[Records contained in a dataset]
_ _ _ _ _
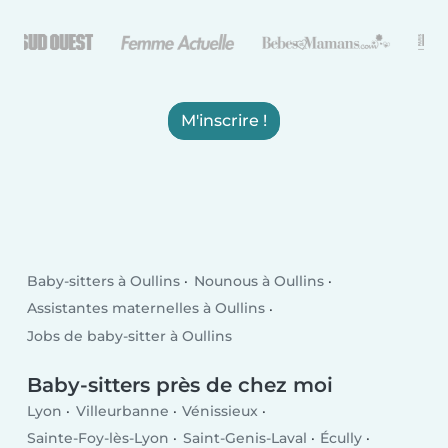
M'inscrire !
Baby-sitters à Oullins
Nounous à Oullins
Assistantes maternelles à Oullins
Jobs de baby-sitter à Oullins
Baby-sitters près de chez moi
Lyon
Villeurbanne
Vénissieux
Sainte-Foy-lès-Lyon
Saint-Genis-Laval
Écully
_ _ _ _ _
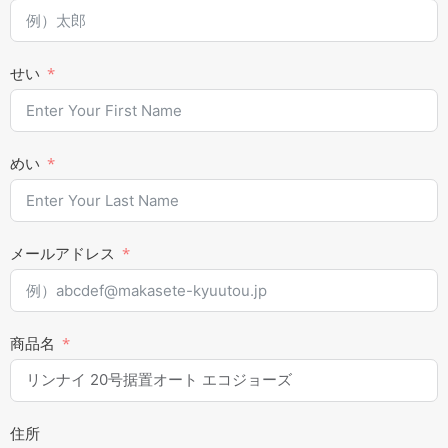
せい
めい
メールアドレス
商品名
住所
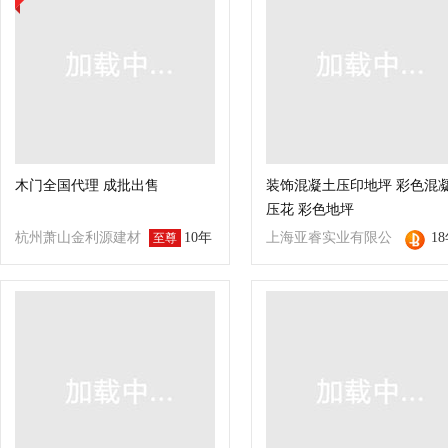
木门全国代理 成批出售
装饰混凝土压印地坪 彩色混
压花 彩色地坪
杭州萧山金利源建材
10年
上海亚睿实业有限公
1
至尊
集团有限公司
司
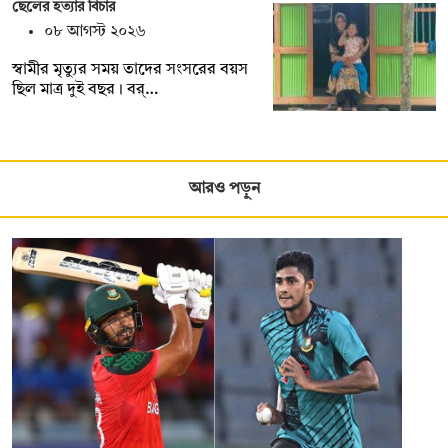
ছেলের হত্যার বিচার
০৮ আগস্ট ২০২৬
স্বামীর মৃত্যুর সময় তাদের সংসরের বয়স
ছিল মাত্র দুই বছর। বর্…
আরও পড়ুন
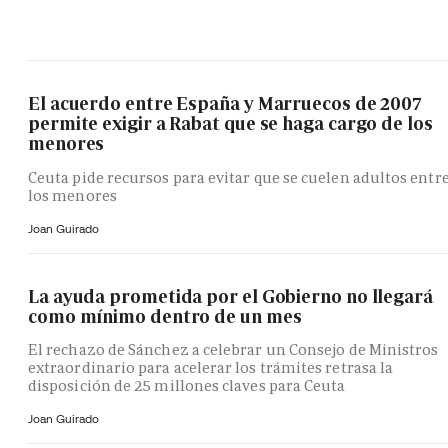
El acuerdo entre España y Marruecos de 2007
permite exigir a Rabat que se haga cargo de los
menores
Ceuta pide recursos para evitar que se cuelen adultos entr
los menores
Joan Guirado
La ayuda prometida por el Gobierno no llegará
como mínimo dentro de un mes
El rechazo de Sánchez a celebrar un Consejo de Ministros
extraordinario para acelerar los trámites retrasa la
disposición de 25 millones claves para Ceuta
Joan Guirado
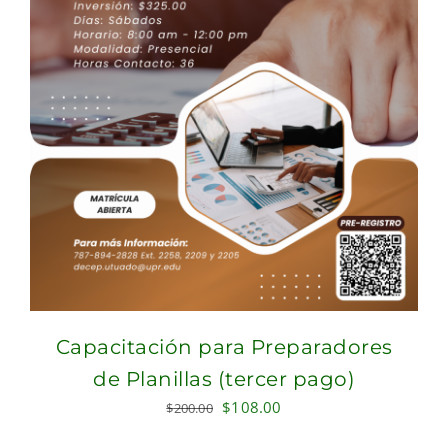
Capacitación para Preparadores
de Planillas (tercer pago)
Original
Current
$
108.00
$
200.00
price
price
_ _ _ _ _
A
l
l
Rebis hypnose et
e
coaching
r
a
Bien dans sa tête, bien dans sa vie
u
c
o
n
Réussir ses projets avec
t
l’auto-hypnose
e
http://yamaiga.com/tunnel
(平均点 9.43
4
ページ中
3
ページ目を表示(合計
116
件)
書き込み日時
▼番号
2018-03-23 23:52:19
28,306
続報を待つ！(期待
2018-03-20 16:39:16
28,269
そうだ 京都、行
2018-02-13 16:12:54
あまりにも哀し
_ _ _ _ _
Exercise instructions>
Your answer should be the lines above that contain the word "Oullins", copied out.

Result of the exercise>
Baby-sitters à Oullins
Nounous à Oullins
Assistantes maternelles à Oullins
Jobs de baby-sitter à Oullins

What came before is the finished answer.